The thrust of this book focuses on how justices seek to enhance compliance with their decisions and manage negative responses to Court decisions by adapting the clarity of their opinions to fit the context. And, the results have been supportive. In this chapter, we do something different. Here, we seek to assure the reader that opinion clarity can actually enhance compliance.
While there are a number of ways to check whether clarity induces compliance, we perform two tests. First, we examine whether clearer Supreme Court opinions induce greater compliance among lower federal court judges. As we demonstrate in Chapter 4, Supreme Court justices alter the clarity of their precedent-setting opinions when they have greater reason to expect circuit court judges will produce legal conflicts and shirk precedents. In this chapter, we take this examination one step farther. We consider whether federal circuit courts are in fact more likely to comply with clearer Supreme Court opinions. Second, we perform a study in which we ask survey respondents to read excerpts of opinions and rate whether they or others would comply. These results, like our statistical model of actual lower court compliance, show that people are less likely to comply with unclear opinions.

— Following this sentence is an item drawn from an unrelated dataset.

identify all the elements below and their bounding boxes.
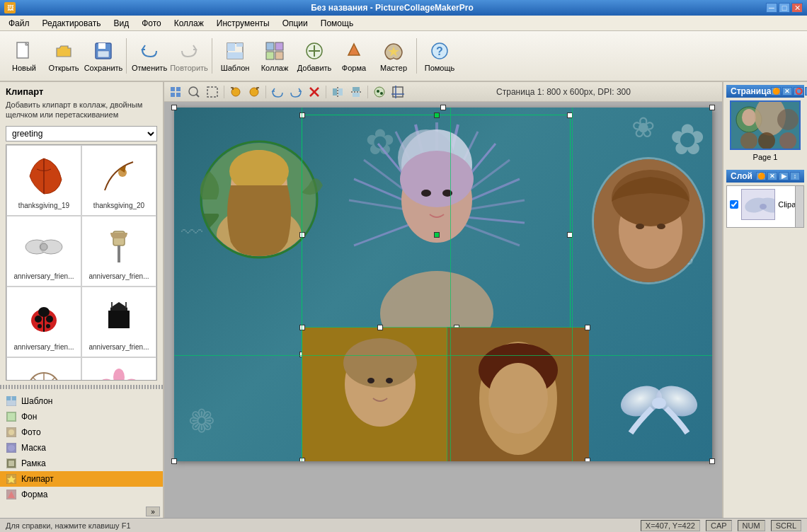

Modeling lower court compliance as a function of opinion clarity
We began by drawing a random sample of more than 500 Supreme Court opinions decided between the 1953 and 2000 terms. We choose these terms as bookends because 1953 corresponds to what scholars acknowledge as the beginning of the modern Supreme Court. We pick 2000 as the most recent term to ensure the opinions had sufficient opportunity to filter down to the lower courts and be treated by them. Next, to observe whether lower courts are more likely to treat (i.e., apply) clearer opinions positively than unclear opinions, we identify the approximately 9,500 federal circuit court cases that later applied those 500 Supreme Court precedents.
Our dependent variable accounts for whether the lower court positively treated the Supreme Court precedent, negatively treated it, or treated it neutrally. More specifically, using the Shepard's categories, a decision that “followed” a Supreme Court precedent is a positive application. A decision that “explained” or “harmonized” a precedent reflects a neutral application. And, a decision that “overruled,” “criticized,” “questioned,” “limited,” “superseded,” or “distinguished” a precedent represents a negative application.